The UK’s leading bioethics institute has given a green light to intergenerational modification of the human genome. In a major study of the ethical and practical issues (PDF) involved in genome editing and human reproduction, the Nuffield Council on Bioethics has concluded that it is “morally permissible”, provided, of course, that it is safe.
“It is our view that genome editing is not morally unacceptable in itself,” said Professor Karen Yeung, the chair of the working group which produced the report. “There is no reason to rule it out in principle.”
Professor Jackie Leach Scully, of Newcastle University, a co-author, told The Guardian that heritable genome editing could become an option for parents “to try and secure what they think is the best start in life” for their future children.
Once again, the UK is breaking new ground ethically. While the Nuffield report is purely advisory, most of its recommendations on similar topics have eventually become law in the UK. For this reason, its advice to the British government is of global significance.
But the conclusions of the report were immediately criticised – and in fact no government has authorised heritable modification of the genome. Dr David King, Director of Human Genetics Alert, told the BBC: "This is an absolute disgrace. We have had international bans on eugenic genetic engineering for 30 years. But this group of scientists thinks it knows better, even though there is absolutely no medical benefit to this whatever. The Nuffield Council doesn't even bother to say no to outright designer babies. The people of Britain decided 15 years ago that they don't want GM food. Do you suppose they want GM babies?"
And Marcy Darnovsky, of the Center for Genetics and Society, in California, commented that the report acknowledged that if reproductive gene editing were permitted, it would be used for enhancement and cosmetic purposes. “They dispense with the usual pretence that this could – or, in their estimation, should – be prevented. They acknowledge that this may worsen inequality and social division, but don’t believe that should stand in the way.

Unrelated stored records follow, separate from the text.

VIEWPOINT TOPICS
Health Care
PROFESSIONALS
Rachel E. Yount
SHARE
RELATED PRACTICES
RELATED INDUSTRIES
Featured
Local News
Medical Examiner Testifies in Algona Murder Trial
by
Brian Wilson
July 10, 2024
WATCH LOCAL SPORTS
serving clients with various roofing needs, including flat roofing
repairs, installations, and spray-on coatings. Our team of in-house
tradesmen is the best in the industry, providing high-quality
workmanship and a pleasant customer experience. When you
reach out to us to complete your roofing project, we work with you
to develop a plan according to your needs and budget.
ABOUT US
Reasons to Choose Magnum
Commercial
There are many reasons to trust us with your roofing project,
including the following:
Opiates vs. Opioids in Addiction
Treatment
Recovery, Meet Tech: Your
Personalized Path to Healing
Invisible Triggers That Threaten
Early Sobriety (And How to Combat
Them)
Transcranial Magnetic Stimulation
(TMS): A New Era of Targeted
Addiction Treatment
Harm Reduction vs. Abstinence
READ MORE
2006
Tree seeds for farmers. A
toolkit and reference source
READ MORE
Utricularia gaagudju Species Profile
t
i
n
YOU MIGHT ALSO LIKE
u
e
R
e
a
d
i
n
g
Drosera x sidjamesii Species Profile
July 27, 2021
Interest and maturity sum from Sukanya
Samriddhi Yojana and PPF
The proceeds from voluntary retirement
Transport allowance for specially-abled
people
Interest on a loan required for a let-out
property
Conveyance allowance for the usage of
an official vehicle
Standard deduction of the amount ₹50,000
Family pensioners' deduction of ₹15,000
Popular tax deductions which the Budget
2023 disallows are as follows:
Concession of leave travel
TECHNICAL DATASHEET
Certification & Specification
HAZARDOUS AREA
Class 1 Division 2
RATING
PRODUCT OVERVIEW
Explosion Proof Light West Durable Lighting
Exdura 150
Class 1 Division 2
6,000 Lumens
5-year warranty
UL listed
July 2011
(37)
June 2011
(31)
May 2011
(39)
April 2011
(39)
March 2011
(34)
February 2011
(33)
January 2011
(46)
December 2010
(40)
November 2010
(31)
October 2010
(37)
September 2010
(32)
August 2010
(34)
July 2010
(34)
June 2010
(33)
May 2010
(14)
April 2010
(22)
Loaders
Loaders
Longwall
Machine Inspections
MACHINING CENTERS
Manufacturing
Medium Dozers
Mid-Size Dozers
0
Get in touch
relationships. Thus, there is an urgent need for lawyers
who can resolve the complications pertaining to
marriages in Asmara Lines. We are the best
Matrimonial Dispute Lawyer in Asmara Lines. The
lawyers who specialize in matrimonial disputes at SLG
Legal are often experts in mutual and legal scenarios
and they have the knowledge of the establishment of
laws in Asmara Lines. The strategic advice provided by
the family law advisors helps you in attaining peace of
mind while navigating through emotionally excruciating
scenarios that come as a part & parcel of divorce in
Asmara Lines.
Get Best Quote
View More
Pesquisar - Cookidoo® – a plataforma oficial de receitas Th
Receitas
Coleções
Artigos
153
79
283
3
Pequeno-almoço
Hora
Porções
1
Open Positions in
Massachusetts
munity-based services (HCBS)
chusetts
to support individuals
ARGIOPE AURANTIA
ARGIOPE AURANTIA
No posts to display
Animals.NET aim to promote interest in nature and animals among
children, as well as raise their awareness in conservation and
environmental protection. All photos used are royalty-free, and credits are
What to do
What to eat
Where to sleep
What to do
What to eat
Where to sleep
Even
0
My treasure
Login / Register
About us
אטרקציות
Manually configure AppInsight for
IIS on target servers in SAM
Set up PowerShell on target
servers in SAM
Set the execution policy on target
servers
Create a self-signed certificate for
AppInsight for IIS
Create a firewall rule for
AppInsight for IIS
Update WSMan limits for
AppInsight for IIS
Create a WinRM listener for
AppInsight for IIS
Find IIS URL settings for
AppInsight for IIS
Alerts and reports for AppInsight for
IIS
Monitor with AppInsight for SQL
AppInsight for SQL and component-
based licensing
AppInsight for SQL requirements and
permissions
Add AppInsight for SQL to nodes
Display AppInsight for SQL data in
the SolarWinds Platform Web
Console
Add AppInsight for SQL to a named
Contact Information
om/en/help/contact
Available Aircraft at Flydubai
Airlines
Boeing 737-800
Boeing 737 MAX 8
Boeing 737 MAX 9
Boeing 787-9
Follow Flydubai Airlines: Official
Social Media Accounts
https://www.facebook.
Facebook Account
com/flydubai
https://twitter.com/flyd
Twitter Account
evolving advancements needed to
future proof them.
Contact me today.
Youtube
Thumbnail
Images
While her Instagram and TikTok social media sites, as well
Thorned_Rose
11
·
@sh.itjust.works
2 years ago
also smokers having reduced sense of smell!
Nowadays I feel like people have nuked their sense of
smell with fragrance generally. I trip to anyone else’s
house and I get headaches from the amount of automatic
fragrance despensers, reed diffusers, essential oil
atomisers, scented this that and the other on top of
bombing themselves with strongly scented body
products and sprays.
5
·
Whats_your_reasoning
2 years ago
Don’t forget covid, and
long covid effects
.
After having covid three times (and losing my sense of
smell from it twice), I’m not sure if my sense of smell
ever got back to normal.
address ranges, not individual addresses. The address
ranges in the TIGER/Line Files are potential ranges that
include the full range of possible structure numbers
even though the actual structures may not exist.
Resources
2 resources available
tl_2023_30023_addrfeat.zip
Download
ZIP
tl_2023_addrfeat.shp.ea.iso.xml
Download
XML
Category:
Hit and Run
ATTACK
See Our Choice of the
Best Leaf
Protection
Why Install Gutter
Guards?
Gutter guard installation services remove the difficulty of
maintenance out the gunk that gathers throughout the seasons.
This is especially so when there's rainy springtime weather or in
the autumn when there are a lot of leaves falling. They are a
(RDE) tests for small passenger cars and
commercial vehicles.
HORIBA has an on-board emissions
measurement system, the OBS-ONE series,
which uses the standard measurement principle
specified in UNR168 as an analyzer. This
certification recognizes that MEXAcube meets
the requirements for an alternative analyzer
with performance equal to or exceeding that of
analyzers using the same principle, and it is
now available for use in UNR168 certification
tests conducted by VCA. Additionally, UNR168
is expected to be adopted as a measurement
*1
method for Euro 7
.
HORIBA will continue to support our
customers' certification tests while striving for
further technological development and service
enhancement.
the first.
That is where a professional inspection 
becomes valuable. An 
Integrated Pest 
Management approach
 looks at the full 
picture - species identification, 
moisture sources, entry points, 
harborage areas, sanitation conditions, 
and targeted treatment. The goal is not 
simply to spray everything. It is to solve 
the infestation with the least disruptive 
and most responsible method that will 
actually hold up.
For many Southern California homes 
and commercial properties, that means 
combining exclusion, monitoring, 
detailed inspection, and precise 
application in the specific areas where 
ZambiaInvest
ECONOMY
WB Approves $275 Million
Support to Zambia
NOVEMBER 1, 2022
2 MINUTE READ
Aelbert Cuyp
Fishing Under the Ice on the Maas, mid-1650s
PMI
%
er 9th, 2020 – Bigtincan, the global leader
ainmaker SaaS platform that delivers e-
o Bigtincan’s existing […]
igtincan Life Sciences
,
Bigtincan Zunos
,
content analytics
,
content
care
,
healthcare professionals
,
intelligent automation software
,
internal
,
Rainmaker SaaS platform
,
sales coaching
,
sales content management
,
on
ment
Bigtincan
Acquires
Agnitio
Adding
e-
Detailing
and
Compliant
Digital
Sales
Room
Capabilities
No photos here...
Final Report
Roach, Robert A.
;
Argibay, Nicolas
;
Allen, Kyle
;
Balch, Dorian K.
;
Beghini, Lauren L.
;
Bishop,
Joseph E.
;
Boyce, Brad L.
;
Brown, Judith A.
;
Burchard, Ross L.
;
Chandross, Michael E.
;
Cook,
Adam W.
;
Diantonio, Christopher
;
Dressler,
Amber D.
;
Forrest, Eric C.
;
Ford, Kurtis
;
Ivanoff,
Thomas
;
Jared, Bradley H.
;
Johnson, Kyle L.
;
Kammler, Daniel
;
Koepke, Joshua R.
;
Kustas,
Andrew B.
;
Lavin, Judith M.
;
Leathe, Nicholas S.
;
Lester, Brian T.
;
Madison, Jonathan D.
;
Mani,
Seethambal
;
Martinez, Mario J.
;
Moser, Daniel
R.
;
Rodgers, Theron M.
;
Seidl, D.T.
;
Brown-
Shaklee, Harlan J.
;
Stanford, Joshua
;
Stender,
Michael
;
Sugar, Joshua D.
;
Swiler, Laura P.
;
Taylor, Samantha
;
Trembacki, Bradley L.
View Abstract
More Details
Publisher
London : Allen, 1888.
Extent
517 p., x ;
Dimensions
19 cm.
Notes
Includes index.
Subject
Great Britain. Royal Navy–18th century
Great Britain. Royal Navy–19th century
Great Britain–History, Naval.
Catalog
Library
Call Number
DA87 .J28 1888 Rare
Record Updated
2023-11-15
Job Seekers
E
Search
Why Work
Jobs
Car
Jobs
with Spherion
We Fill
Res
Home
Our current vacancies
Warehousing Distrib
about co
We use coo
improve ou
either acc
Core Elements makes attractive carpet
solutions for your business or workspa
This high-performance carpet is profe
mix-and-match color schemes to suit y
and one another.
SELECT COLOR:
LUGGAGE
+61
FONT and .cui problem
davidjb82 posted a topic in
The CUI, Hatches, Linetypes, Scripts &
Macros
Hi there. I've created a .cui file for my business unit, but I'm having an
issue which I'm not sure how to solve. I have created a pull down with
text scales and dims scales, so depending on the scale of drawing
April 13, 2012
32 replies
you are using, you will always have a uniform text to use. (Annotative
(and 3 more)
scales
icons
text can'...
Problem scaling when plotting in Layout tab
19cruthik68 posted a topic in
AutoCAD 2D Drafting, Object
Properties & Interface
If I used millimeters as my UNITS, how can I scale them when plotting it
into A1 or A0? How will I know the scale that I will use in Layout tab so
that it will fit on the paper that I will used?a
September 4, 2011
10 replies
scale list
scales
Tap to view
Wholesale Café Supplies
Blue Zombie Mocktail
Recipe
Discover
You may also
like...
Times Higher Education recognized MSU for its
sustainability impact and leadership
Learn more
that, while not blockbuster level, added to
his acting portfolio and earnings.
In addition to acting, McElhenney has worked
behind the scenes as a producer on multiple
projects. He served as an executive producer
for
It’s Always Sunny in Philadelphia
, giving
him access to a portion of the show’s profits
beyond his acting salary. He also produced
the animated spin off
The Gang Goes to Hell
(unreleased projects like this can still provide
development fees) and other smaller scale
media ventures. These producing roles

In practical terms, they have thrown down a red carpet for unrestricted use of inheritable genetic engineering, and a gilded age in which some are treated as genetic ‘haves’ and the rest of us as ‘have-nots’.”
The ethical arguments in favour of modifying the genome are set out at some length in the long version of the report. Fundamentally they seem to rest on the rejection of “genomic essentialism” – that the genome defines a person. The report says that “genomic intervention is only one – and probably not the most significant – of the decisions that parents will make that affect their offspring (and it may become progressively less important as other biographical factors intervene, especially to the developing sense of self-identity).”
It goes on to ask whether “editing the genome of one’s descendants might amount to an infringement of human dignity”. The answer is that “We do not find the concept of human dignity helpful in this context. In our view, what is morally important about human beings is not dependent on the possession of a particular set of genomic variations: we find the concept of ‘the human genome’ to lack coherence in any case.”
What is morally important about human beings is not a topic which the report discusses in any great detail.